> **What you need to do**: In the data below, which lines contain "entreprise"? List them by copying each one.

##### Extracted entries #####

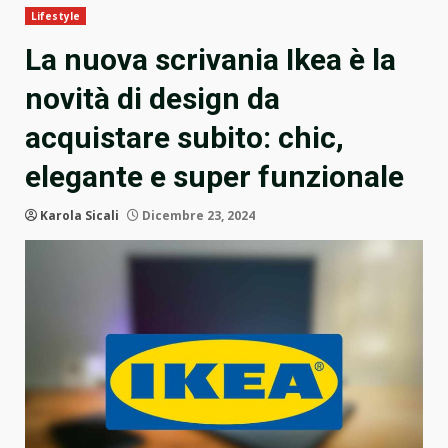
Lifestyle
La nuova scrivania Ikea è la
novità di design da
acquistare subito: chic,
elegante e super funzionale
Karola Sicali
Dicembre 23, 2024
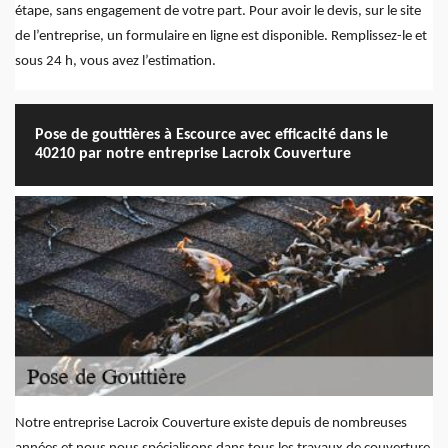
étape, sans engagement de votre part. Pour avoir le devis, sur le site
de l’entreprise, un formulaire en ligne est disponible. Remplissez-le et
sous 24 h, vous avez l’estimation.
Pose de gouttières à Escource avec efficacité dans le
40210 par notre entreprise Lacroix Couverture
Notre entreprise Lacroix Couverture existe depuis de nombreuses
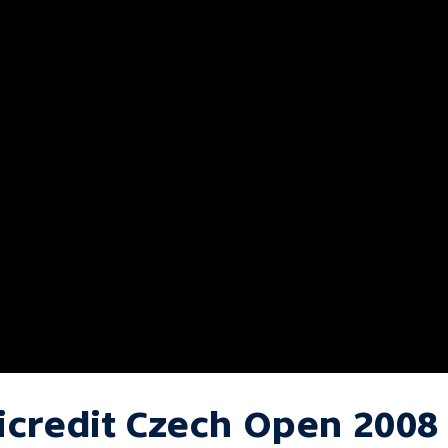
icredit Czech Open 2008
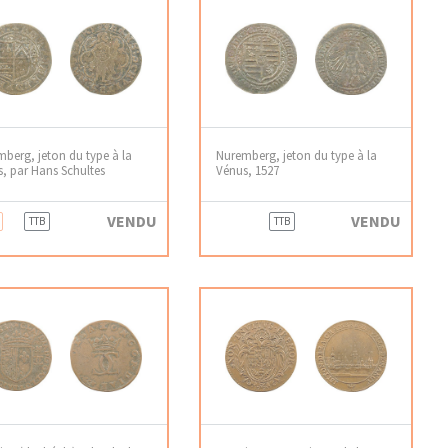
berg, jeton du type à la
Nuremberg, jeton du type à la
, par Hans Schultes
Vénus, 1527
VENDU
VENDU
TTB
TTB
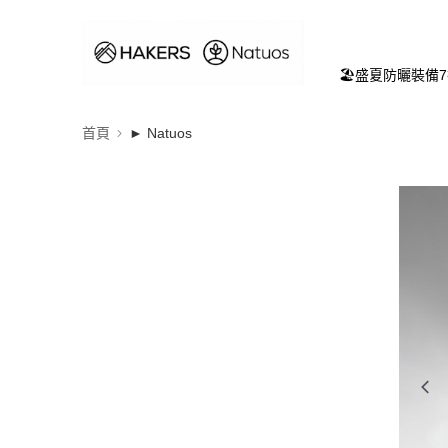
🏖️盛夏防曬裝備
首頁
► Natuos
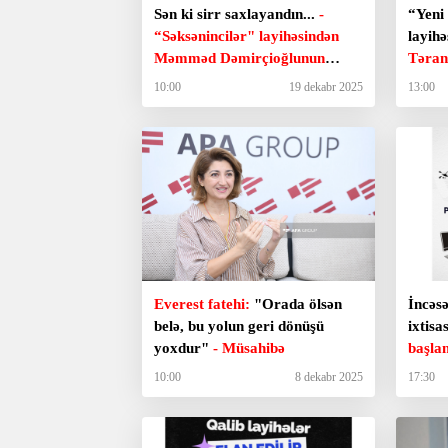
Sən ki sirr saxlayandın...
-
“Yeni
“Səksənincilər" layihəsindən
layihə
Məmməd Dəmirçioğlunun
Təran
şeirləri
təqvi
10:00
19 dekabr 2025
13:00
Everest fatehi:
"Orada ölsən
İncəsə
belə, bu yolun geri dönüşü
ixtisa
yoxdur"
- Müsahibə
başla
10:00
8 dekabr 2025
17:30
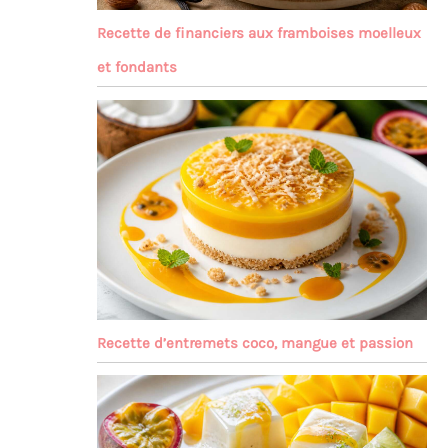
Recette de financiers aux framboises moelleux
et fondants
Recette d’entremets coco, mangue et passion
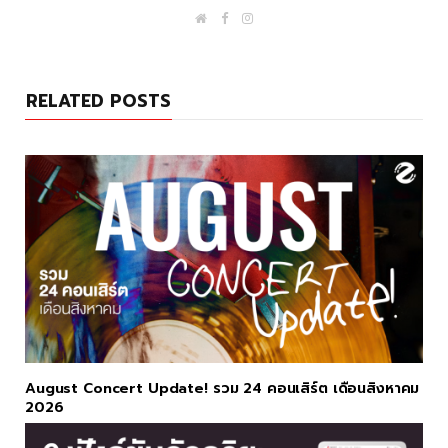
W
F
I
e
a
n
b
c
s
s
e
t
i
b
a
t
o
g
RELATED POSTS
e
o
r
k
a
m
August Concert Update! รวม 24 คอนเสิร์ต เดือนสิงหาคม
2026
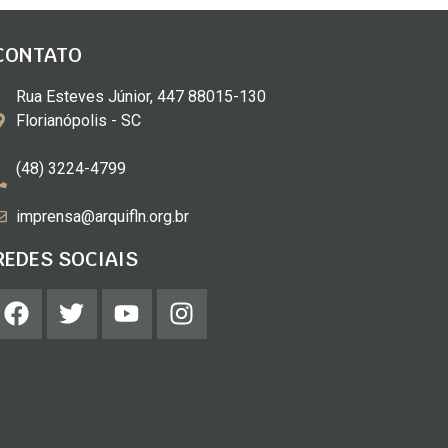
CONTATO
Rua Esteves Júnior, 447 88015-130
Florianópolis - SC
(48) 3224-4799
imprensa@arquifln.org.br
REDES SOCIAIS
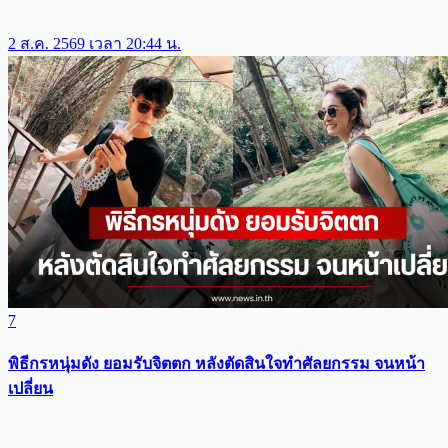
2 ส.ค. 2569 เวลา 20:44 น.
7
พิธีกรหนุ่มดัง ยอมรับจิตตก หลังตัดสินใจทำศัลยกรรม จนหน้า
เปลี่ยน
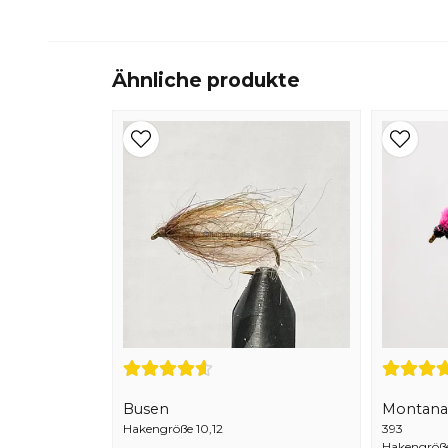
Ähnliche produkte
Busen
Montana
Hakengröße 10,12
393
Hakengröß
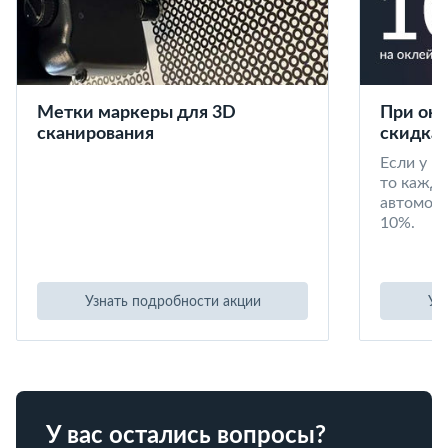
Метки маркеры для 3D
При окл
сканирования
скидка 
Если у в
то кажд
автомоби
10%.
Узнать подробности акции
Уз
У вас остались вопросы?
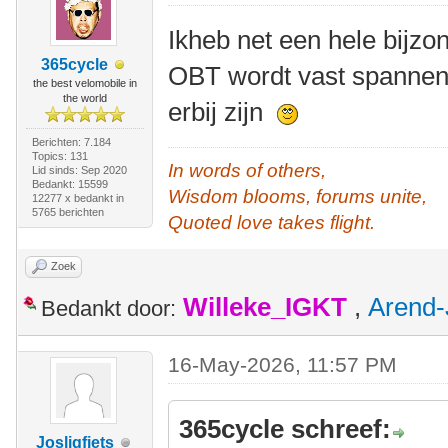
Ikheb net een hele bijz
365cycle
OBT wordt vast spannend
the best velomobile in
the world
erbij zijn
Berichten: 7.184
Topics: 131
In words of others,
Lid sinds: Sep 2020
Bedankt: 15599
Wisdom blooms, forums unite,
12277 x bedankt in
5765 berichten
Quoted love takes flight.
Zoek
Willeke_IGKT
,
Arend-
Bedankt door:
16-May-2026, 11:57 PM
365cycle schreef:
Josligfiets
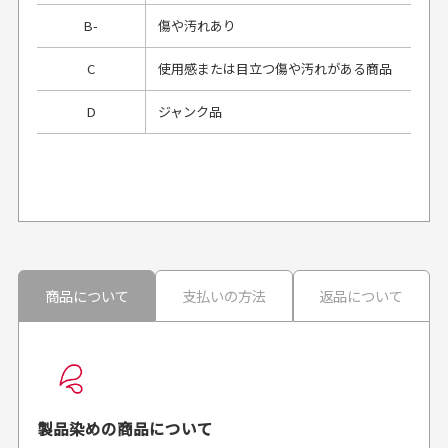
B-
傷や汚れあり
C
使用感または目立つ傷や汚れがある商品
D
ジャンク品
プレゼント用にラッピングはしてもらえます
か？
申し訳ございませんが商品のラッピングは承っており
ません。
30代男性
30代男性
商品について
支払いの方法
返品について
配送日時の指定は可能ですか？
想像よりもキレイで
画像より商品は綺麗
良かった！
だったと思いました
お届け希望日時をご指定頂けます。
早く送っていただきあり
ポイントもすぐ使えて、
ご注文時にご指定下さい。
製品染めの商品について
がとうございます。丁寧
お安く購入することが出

#####
##### Extracted entries #####

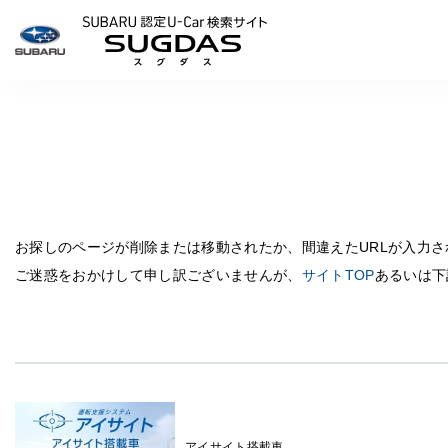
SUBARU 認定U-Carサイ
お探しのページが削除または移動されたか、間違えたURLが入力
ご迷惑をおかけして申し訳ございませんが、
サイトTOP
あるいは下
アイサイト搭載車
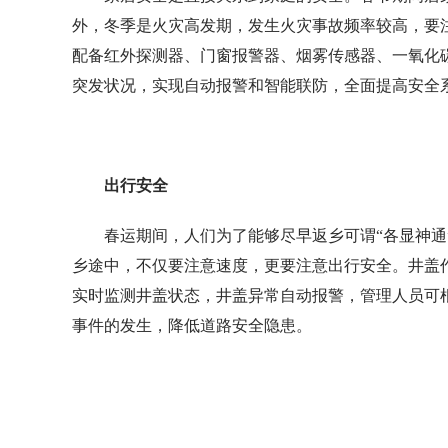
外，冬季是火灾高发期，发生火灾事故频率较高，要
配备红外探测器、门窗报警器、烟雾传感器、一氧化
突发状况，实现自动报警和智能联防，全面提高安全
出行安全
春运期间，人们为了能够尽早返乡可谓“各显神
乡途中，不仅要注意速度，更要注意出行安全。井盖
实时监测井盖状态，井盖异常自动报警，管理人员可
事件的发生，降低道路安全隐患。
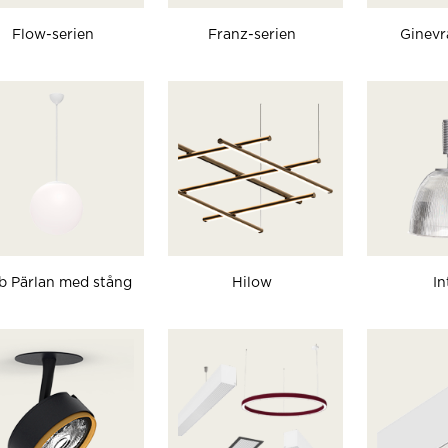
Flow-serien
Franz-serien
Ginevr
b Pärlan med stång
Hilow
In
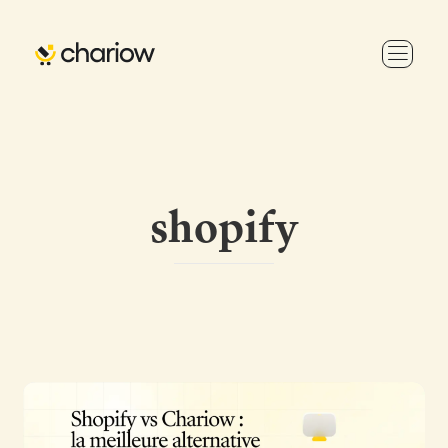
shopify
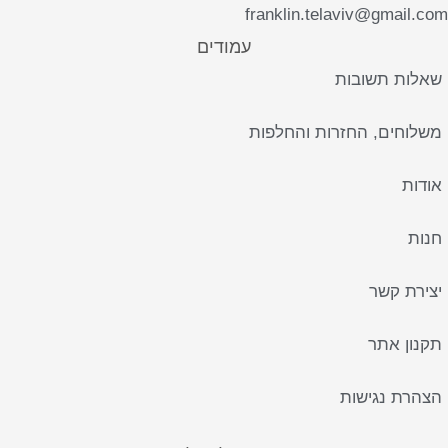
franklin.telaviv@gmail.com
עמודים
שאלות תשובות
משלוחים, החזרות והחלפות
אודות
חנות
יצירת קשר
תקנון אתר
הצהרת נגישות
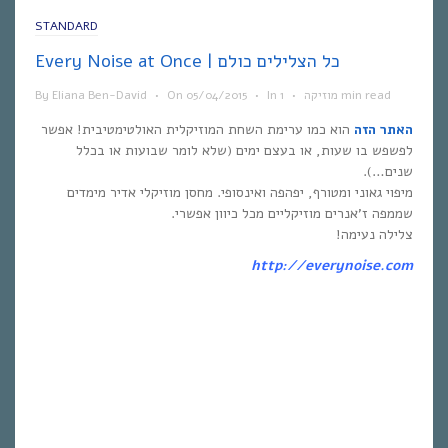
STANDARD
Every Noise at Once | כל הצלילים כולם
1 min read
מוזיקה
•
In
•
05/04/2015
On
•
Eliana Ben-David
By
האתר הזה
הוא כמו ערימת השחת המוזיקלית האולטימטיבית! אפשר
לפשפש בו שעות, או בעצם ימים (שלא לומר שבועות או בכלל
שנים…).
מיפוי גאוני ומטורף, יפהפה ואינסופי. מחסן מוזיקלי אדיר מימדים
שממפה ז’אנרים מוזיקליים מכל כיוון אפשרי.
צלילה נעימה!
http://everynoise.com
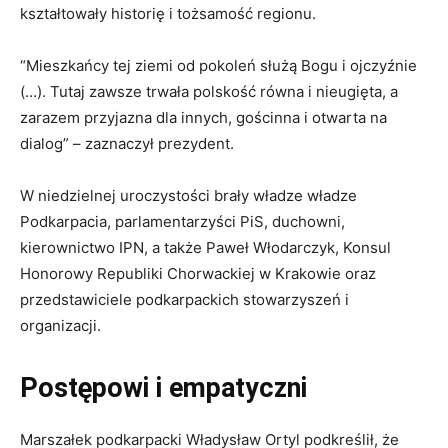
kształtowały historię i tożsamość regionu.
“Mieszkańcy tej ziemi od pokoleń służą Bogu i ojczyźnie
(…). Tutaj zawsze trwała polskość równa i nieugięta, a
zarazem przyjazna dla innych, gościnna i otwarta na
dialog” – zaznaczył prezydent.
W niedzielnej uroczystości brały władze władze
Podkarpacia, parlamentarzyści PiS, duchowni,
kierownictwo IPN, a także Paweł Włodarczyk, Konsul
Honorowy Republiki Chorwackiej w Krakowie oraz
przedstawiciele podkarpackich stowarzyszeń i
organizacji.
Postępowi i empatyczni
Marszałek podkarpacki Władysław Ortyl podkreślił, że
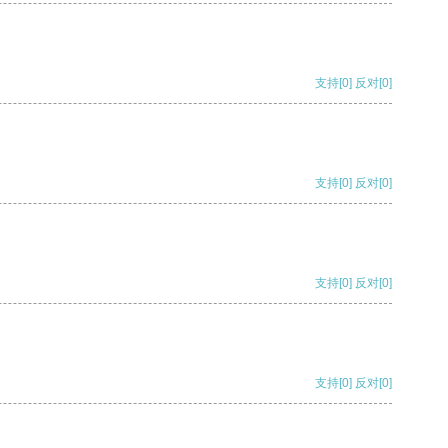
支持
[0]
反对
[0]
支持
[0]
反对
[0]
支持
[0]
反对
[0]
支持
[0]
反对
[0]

#####

> **Answer space**:
de l’entreprise, un formulaire en ligne est disponible. Remplissez-le et
40210 par notre entreprise Lacroix Couverture
Notre entreprise Lacroix Couverture existe depuis de nombreuses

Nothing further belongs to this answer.